Hacker News new | ask | show | jobs
by tim-tday 114 days ago
How specifically do you propose this? Have you tried running inference on a local machine? (You should try that) I run local models on desktop machines, laptops, dedicated servers, cloud servers.

I’ve built my own LLM containers, ive built orchestration systems for fine tuning and model management. I’ve tried quantized models. I’ve tested a dozen or so models of different sizes.

You can’t really get around the fact that inference on cpu is slow, inference on gpu is gated by nvram (you need about 1gb of nvram per billion parameters, quantization reduces quality and increases operational toil). If you know of a consumer level gpu with 80-128gb of nvram that I can buy for less than $10k do please let me know.

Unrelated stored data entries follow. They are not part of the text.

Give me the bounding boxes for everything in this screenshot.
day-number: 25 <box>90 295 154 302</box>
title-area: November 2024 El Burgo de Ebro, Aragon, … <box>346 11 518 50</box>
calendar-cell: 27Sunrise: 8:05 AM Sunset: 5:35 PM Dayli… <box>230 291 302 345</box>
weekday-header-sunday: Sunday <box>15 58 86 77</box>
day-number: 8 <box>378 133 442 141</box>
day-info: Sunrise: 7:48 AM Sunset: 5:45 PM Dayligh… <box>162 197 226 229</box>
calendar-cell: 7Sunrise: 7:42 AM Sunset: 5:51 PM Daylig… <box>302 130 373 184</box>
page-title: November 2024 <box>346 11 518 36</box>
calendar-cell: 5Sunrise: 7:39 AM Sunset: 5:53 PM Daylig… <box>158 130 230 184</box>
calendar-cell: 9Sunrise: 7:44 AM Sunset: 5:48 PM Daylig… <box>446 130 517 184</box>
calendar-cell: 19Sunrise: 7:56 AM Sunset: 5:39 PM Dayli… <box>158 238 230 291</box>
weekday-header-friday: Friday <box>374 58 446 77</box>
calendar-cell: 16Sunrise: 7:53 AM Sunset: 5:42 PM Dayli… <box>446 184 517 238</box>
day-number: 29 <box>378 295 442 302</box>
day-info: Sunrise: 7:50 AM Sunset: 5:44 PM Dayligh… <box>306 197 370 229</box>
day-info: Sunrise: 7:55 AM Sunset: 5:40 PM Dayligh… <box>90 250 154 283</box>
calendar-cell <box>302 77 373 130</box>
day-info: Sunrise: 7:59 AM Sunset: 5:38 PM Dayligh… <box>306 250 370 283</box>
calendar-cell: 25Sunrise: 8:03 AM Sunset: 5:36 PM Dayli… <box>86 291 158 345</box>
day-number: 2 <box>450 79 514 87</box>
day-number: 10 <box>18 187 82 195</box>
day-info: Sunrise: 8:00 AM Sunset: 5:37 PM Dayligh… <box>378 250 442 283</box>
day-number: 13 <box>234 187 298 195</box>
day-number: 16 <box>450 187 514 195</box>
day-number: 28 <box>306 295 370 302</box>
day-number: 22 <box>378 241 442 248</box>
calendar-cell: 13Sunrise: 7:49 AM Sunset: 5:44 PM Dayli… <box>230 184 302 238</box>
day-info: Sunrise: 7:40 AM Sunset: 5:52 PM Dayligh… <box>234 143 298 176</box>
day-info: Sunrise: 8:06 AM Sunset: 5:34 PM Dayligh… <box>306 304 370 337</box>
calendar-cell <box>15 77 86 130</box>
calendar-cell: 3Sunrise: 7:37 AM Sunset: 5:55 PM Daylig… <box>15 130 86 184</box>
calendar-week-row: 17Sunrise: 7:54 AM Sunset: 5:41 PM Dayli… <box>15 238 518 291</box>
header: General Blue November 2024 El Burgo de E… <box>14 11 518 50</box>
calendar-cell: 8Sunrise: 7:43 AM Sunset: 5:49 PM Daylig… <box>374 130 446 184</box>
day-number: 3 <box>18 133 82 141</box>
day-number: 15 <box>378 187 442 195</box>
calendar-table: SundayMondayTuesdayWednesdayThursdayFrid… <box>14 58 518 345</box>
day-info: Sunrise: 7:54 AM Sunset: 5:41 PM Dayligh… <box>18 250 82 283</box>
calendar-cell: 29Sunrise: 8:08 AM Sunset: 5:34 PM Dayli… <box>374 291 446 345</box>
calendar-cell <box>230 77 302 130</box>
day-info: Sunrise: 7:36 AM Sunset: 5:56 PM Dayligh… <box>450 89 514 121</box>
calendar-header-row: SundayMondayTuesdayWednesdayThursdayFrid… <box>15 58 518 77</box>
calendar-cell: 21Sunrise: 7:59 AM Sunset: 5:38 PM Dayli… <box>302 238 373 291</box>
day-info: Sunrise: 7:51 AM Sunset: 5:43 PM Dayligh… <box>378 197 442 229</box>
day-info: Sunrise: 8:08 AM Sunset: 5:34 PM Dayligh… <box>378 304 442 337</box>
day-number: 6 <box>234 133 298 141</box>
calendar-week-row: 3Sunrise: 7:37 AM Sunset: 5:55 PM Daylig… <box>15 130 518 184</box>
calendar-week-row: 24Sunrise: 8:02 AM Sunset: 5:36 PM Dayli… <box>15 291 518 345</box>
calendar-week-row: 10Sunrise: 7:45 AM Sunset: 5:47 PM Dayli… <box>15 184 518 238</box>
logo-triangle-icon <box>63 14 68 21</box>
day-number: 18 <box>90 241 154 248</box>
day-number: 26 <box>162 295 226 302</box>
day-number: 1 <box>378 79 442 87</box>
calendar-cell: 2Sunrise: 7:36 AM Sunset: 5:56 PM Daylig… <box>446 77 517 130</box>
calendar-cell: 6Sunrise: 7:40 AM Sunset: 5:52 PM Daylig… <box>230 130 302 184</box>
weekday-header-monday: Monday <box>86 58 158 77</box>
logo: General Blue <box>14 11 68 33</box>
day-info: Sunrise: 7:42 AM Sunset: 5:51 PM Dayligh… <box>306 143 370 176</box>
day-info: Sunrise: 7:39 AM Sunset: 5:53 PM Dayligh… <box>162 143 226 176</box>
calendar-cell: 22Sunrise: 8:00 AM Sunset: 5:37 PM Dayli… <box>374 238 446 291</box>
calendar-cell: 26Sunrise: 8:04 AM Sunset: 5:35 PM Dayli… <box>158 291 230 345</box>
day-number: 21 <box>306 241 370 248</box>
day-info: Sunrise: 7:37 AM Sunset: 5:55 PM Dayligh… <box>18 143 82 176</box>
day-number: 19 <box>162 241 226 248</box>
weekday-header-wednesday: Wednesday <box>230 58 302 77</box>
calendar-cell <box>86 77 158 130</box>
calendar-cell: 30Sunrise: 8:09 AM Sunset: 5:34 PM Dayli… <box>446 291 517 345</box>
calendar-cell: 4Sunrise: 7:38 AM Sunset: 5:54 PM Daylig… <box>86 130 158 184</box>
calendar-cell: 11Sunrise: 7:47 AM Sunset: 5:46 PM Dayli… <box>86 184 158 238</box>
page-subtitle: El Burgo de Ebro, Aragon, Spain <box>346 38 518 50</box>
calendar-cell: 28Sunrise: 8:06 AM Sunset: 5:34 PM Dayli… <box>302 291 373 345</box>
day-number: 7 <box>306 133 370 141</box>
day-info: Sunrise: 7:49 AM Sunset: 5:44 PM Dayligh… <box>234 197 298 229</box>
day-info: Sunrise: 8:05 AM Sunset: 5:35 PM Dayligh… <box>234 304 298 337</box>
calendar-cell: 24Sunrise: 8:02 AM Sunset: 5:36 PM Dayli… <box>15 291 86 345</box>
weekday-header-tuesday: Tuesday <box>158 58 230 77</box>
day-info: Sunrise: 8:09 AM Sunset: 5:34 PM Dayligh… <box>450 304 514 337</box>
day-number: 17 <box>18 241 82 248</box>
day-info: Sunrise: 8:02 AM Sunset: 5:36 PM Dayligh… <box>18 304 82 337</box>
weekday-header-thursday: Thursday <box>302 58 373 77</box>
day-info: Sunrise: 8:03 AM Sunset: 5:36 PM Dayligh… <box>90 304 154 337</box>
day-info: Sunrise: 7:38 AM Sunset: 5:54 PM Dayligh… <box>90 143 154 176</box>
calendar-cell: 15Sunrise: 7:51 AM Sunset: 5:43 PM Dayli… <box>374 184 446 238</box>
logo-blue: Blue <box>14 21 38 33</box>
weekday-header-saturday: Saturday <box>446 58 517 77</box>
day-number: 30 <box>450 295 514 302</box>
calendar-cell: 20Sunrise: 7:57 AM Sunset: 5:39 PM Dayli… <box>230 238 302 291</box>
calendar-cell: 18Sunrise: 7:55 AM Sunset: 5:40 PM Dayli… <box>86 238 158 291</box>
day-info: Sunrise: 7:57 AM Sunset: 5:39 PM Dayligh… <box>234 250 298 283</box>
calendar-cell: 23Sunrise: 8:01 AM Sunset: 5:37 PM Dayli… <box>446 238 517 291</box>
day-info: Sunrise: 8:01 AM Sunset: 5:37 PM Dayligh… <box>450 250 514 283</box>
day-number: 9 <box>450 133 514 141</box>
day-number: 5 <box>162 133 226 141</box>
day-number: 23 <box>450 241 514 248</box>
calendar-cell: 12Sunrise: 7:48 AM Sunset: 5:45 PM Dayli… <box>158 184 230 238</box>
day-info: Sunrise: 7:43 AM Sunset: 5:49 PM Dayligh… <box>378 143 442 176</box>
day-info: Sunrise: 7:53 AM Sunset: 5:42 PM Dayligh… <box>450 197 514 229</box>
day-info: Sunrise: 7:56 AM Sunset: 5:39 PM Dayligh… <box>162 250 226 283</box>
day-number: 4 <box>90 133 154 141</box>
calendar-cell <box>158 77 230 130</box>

Short of a specific proposal I’m going to classify your suggestion as not knowing enough about what you’re talking about for your proposal to make any sense.

1 comments

You seem to have done a lot, but it was always on a high level. It always started at the point, at the assumption, that you needed a lot of parameters to get good answers. Now tell me this. Who says that? So obviously you lack the hardware to train a model from scratch. So you don't know the mathematics behind what training from scratch means. You maybe know programs, but somebody created those programs. That wasn't you. So you are a consumer. You are not a creator in the original sense. I'm only willing to continue with this if you don't go ad hominem.